Purpose: Measure spike-time synchrony between spike trains within a small temporal tolerance window, independent of exact frame alignment.
Calculation (bidirectional jitter-based synchrony):
- Input: Two binary spike trains (arrays of 0s and 1s representing spike times).
- Spike events are defined as the rising edges in the binary spike trains.
- For each spike in neuron (i), check whether neuron (j) fires within a temporal tolerance window of (\pm w) frames. If yes, count this as a coincident spike.
- Repeat in the opposite direction: for each spike in neuron (j), check for a spike in neuron (i) within (\pm w) frames.
- Count coincidences in both directions:
- (C_{i \to j}): coincidences found starting from spikes in (i)
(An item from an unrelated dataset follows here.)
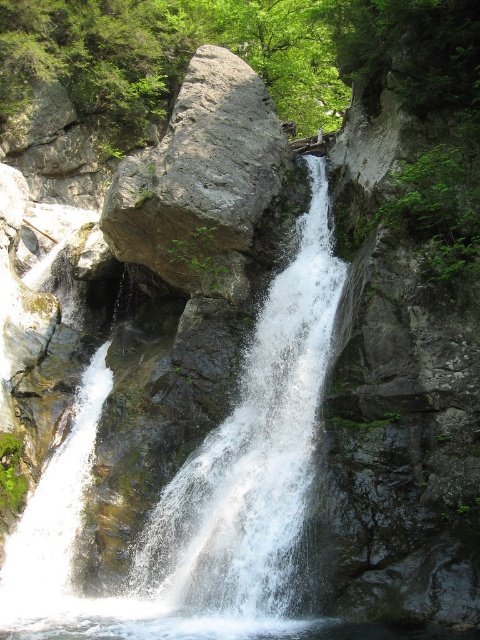 Looking at this image, who is taller, white frothy water at center or gray rock at center?

gray rock at center is taller.

The width and height of the screenshot is (480, 640). I want to click on white frothy water at center, so click(x=252, y=452).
- (C_{j \to i}): coincidences found starting from spikes in (j)
- Combine and normalize:
$S_{ij} = \frac{C_{i \to j} + C_{j \to i}}{N_i + N_j}$ where (N_i) and (N_j) are the total number of spikes in neurons (i) and (j), respectively.
This yields a synchrony score between 0 and 1:
- 0 → no spikes occur near each other in time
- 1 → every spike from both neurons has a partner within the jitter window
GUI Parameters:
- Jitter Window (ms): temporal tolerance for spike coincidence (converted to ± frames).
Summary Metric:
Global synchrony = median of the mean synchrony per ROI (row means), excluding the diagonal.